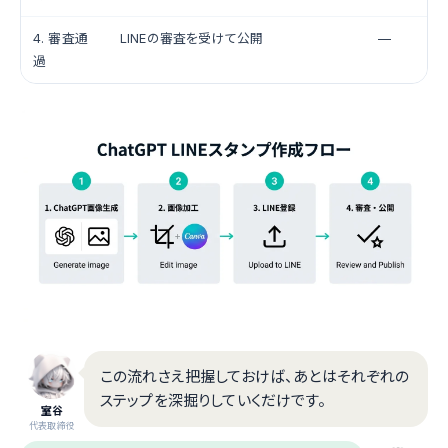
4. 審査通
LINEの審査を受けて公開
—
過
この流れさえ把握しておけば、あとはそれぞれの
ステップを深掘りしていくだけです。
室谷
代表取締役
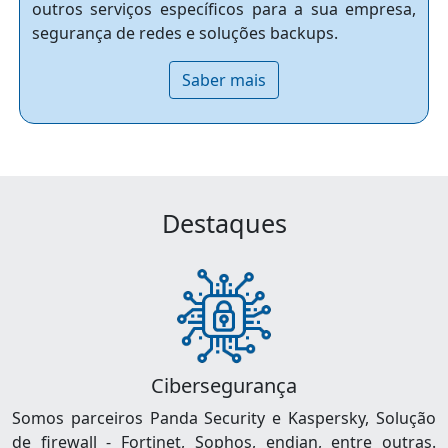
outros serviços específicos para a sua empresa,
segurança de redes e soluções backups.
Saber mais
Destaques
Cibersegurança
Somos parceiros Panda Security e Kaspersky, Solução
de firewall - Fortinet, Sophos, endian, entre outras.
...
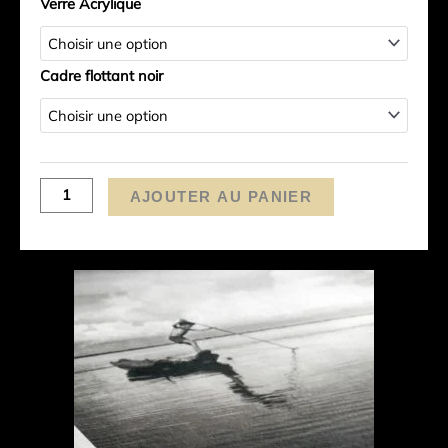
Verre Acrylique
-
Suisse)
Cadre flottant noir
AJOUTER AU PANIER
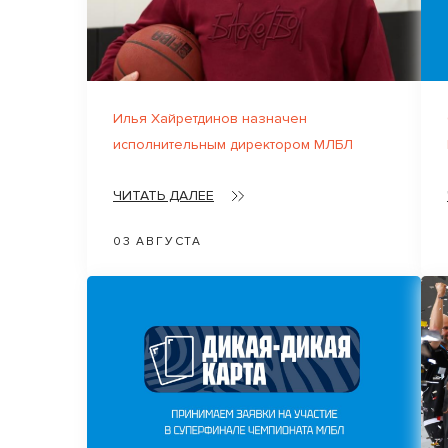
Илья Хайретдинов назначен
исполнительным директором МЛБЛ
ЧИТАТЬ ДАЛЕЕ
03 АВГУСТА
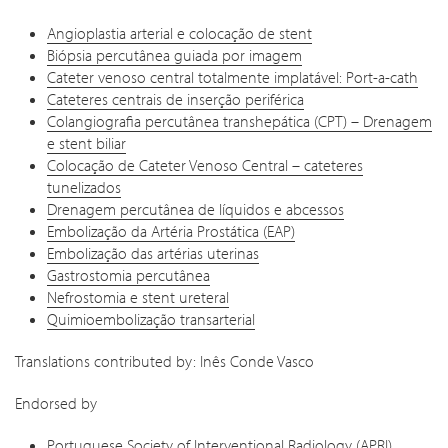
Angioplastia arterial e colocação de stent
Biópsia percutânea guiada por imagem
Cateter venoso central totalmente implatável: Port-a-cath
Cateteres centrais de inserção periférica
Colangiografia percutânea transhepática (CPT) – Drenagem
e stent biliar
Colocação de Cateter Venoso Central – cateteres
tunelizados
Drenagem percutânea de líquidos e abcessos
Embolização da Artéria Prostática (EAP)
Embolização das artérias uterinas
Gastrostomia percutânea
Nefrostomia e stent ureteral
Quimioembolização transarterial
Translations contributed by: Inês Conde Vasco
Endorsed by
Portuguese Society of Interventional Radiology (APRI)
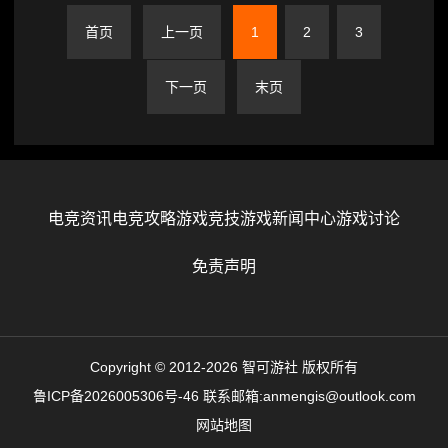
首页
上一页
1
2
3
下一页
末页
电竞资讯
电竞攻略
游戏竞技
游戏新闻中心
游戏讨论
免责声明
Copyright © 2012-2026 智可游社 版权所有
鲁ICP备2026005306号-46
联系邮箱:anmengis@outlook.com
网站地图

**To do**.
Wherever the string "stent" appears in the records above, copy the line it sits in.

**Exercise answer**.
Angioplastia arterial e colocação de stent
e stent biliar
Nefrostomia e stent ureteral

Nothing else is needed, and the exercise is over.